In the crypto space, if you have a new narrative, you can raise 50 million dollars even without a product; if the narrative is established and a product is available, it might be difficult to raise even 5 million dollars; if it's an old narrative with a product and real users, you may not be able to raise any funds at all.

VCs do not invest in products; they invest in attention. Attention will flow towards new narratives rather than completed old narratives. Most teams are now solely focused on pursuing “narrative maximization,” optimizing entirely for which story can attract funding, without caring about what they are actually doing. Completing a project will limit yourself, while abandoning a project can leave you with options.

Team Retention Rate

If you are a crypto founder, after the arrival of the new narrative, your best developers may be offered double salaries to join hot new projects, and your marketing director may be poached by a company that just raised $100 million. You cannot compete because you gave up on the hot narrative six months ago and decided to truly finish the project you had already started.

No one wants to participate in dull and boring stable projects.
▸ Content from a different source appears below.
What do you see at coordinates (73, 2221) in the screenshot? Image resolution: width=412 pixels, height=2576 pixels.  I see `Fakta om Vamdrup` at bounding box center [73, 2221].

What they want is chaos, excess funds, projects that may collapse but possibly bring tenfold returns.

User attention span

Cryptocurrency users sometimes use a product simply because it is new, because everyone is talking about it, or because there might be an airdrop. Once the narrative shifts, they leave, and no one cares whether the product has improved or whether the features they requested have been added.

In fact, we cannot create sustainable products for unsustainable users. Some crypto founders have transformed so many times that they themselves have forgotten their original goals.
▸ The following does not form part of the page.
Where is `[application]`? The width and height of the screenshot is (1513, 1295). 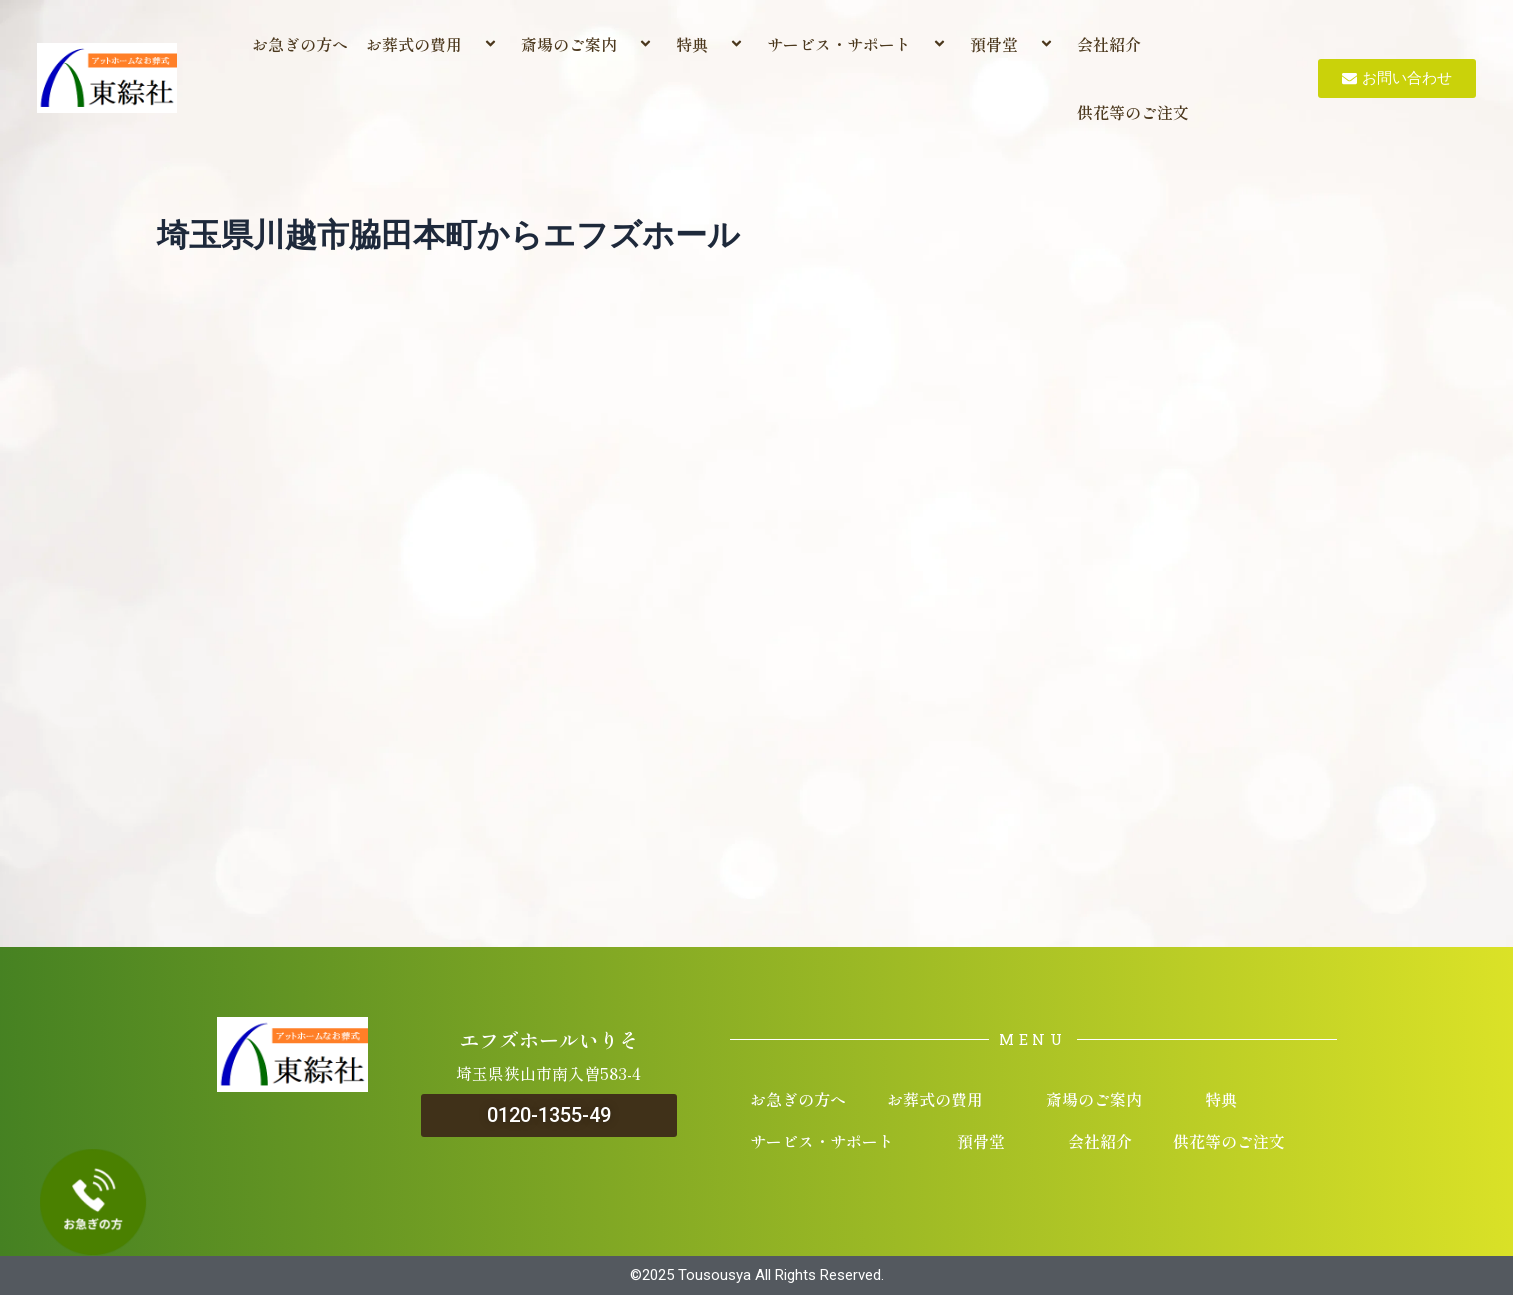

Decentralized social networks → NFT markets → DeFi aggregators → Gaming infrastructure → AI agents → Prediction markets… Transformation is no longer a strategic issue, but has become the core of the entire business model.

Infrastructure Paradox

In the field of cryptocurrency, most things that can exist for a long time were established before cryptocurrencies drew attention. Bitcoin was born at a time when it was largely ignored, without any VC or ICO. Ethereum was born before the ICO boom, before people could foresee the future of smart contracts.
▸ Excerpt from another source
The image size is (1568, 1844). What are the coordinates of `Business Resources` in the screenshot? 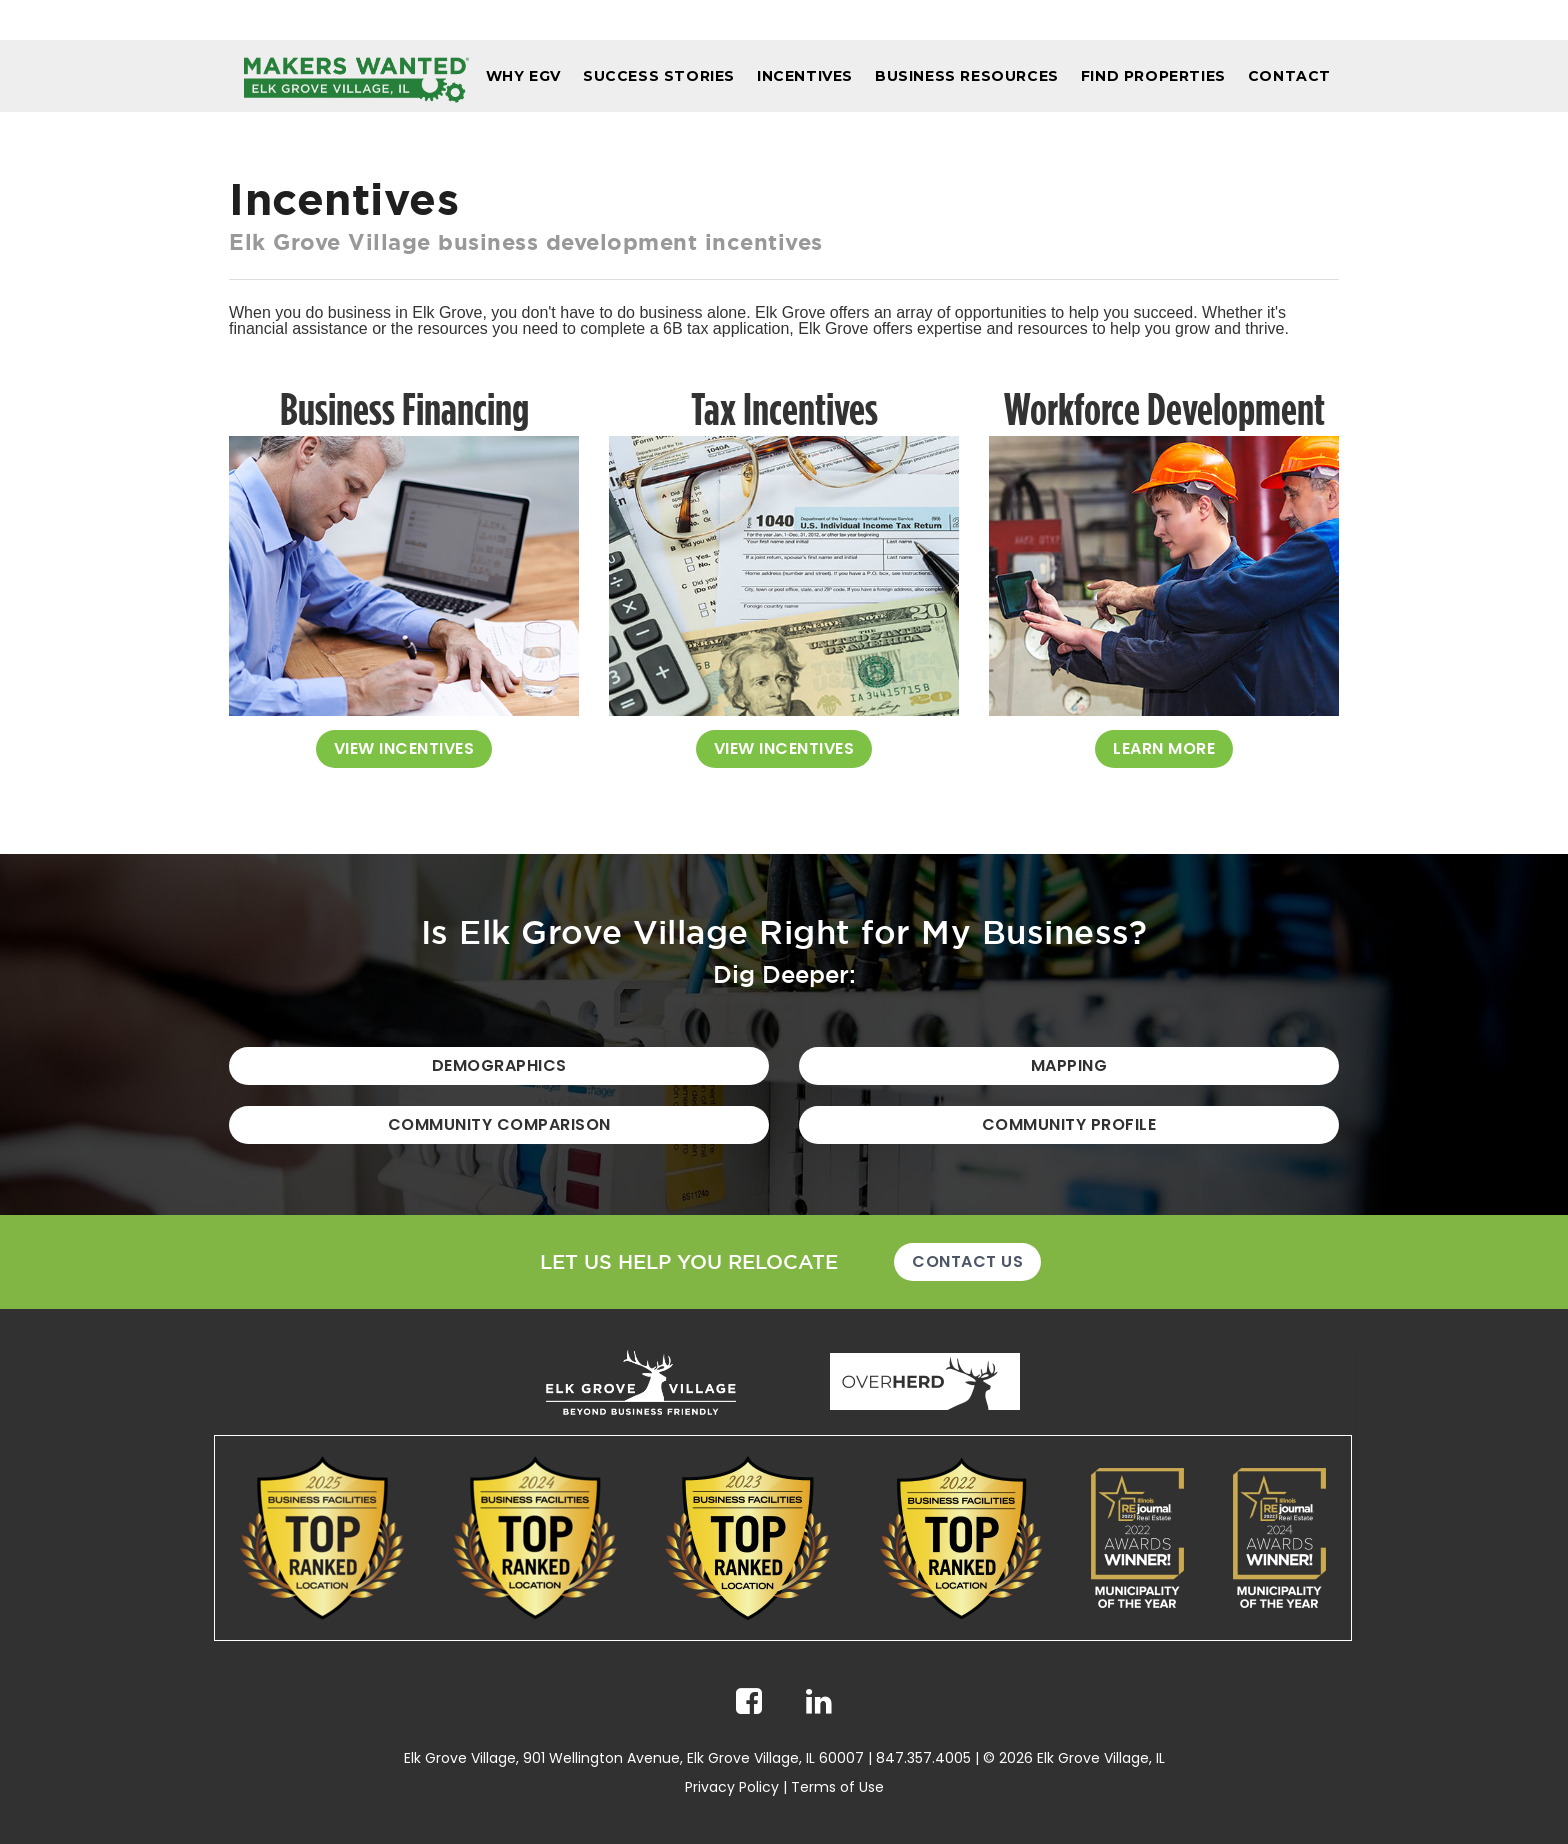 It's located at (967, 76).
Most things that are born during a hype cycle tend to disappear with the end of the cycle, while things that were born before the cycle are more likely to succeed. However, the fact is that very few people will start development before a narrative begins due to a lack of funding, attention, and exit liquidity.

Why is it difficult to change this situation?

The token-based incentive mechanism creates opportunities for liquidity exit. As long as the founders and investors can exit before the product matures, they will do so.

The speed of information and emotion dissemination far exceeds the speed of development. By the time a project is completed, everyone knows the outcome. The entire value proposition of the cryptocurrency industry is rapidly evolving, and asking for crypto to develop slowly is tantamount to asking it to become something it would not naturally become.

This means that if you spend three years building a product, someone else can copy your idea and launch a product in three months with worse code and better marketing strategies. Then they win.

Cryptocurrency is difficult to build any long-term products because it structurally contradicts long-term thinking.

You can be a principled founder, refusing to pivot, remaining loyal to the original vision, and developing over years instead of months. But you are likely to go bankrupt, be forgotten, and ultimately be replaced by those who pivoted three times during the launch of your first version product.

The market does not reward completion, but rather rewards continuous innovation. Perhaps the real innovation in the cryptocurrency industry lies not in the technology itself, but in how to achieve the greatest value with the least investment.